Life in the Line Turns Out to be the Experience of a Life-time

     I was in luck. Friday noon at the café and no line. Just a guy and a gal studying the menu and looking in the soup tureens. I was in a big hurry, but before I barged in front of them I asked if they were in line.

     The guy gave me a LOOK. Yes, they were in line. I got behind them and then they went off to check out the pastry case at the other end of the counter. Since there wasn’t anyone at the register to take orders, I waited where I was.

     When the order-taker finally got there, the guy came back – without the gal - to place his order. First he had a few questions.

     “What’s the soup of the day? Are the vegetables fresh? How big is the bowl? Can I see the cup? I’d like some water, too. Yes, bottled. What size are the bottles? Do you have pepperoncinis? No, I don’t want any. I just wondered. My Aunt Edith likes them. What?”

     About this time, the gal reappeared at the other side of the café.

     “Oh yeah, she’s with me. No, not her” - he pointed at me. “Her.” He pointed at her.

     “Her” sauntered over and asked to see the water bottle sizes. Tons of people had come in by now and the line snaked around the café. The lady behind me rolled her eyes. I rolled mine back. She was wearing a red suit. I never argue with a red suit.

     My soup and iced tea were delicious, and I had a nice brisk walk back to the office and missed both of my meetings. Which was good – but I won’t get into that.

     This morning at the grocery store I grabbed a couple of lemons and a pack of pudding and hurried to the checkout stands. Yeah, I know - one of these days I’m gonna stop this always being in a hurry business.

     I surveyed the lines, did a quick calculation, and picked Counter 11. Only three people, with three or four items each, and one old guy paying for his stuff. Had it made.

     Oops. No checker. Where’s the checker? We waited patiently for a minute or two, and then everyone started looking around for the checker.

     Hours later – in “line-wait-time” - she walked over and tucked a lavendar balloon in the old guy’s bag like she’d never been gone, rang it up and soon he was gone.

     The next guy paid for a couple of those sheathed flower bouquets. Quick and easy. And the lady with the toothpaste did okay until she ran her card through the card reader. It didn’t read. She ran it through five times before it took. And then she was off.

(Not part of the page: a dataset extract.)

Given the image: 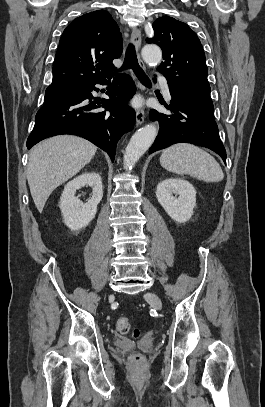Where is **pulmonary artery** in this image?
<instances>
[{"instance_id":"obj_1","label":"pulmonary artery","mask_w":265,"mask_h":407,"mask_svg":"<svg viewBox=\"0 0 265 407\" xmlns=\"http://www.w3.org/2000/svg\"><path fill=\"white\" fill-rule=\"evenodd\" d=\"M158 81L162 85L163 92L167 98H170L169 87L167 85V81L163 76L158 77Z\"/></svg>"}]
</instances>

     The woman in front of me was next. She’d been complaining steadily about the delays, so I figured she was in a bigger hurry than I was. Wrong.

     The cashier rang up her milk, her magazine, and then her big box of eggbeaters. That did it.

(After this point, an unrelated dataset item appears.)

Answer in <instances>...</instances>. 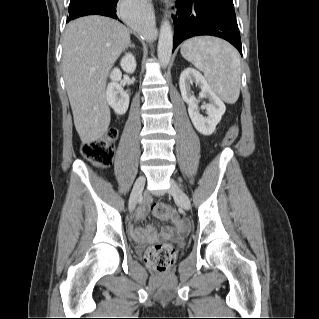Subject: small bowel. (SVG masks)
I'll use <instances>...</instances> for the list:
<instances>
[{"label": "small bowel", "instance_id": "obj_1", "mask_svg": "<svg viewBox=\"0 0 319 319\" xmlns=\"http://www.w3.org/2000/svg\"><path fill=\"white\" fill-rule=\"evenodd\" d=\"M150 204H151L150 197L146 196L142 199L141 207L137 210V212L135 214V222L141 220L142 218H144L146 216V213H147V210H148ZM173 224L176 228V231L164 230V231H162L161 236L173 237L177 233L186 232L189 228L187 221L183 220L180 217H177L175 220H173ZM129 233L133 238H135L141 242L151 241L158 236L157 229L152 224L147 225L145 228L130 227Z\"/></svg>", "mask_w": 319, "mask_h": 319}]
</instances>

     “Six ninety-nine?!!! The sign said two ninety-nine - who’d pay seven dollars for eggs?! Can you believe it? Seven dollars for eggs!!! I’m not paying. I don’t want them.”

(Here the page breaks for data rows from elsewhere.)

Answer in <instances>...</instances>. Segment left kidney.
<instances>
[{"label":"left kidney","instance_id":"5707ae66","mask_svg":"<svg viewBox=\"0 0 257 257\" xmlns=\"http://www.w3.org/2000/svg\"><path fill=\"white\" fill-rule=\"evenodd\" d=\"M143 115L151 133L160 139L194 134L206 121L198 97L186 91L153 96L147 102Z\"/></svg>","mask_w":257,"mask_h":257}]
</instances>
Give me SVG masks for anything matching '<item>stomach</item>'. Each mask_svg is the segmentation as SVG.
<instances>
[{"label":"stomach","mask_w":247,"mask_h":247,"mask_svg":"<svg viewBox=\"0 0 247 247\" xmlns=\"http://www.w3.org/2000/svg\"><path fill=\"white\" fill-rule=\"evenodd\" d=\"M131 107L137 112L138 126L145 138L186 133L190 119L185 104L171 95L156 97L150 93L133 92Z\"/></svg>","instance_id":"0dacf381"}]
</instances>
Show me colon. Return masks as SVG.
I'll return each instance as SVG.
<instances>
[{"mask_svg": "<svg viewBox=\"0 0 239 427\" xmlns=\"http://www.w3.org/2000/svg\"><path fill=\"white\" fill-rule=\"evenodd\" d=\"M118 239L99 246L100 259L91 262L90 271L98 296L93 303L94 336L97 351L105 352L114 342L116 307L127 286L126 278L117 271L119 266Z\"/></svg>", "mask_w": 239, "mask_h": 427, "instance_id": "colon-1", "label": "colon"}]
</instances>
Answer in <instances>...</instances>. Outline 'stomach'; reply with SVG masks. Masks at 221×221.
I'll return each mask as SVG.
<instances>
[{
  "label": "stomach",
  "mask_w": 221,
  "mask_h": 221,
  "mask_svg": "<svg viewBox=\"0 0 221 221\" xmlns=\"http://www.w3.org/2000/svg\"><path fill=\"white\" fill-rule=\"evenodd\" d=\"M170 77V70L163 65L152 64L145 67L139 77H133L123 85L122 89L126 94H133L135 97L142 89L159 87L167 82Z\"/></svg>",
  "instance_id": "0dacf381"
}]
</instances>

     So of course the checker called someone to go check the price and of course that took fifteen minutes and of course the lady kept apologizing to me for the delay and of course I smiled at her and said that’s okay and of course I didn’t mean it and finally the worker came back with a small box of egg-beaters so it only cost three dollars – not seven - so the lady bought it, but then the worker had to go back and get the original big box of egg-beaters because the checker couldn’t credit the big box without the big box being there to be scanned and the woman went off with her little egg-beaters...

     I’ve come to the conclusion that life in the line is the experience of a life-time. Literally.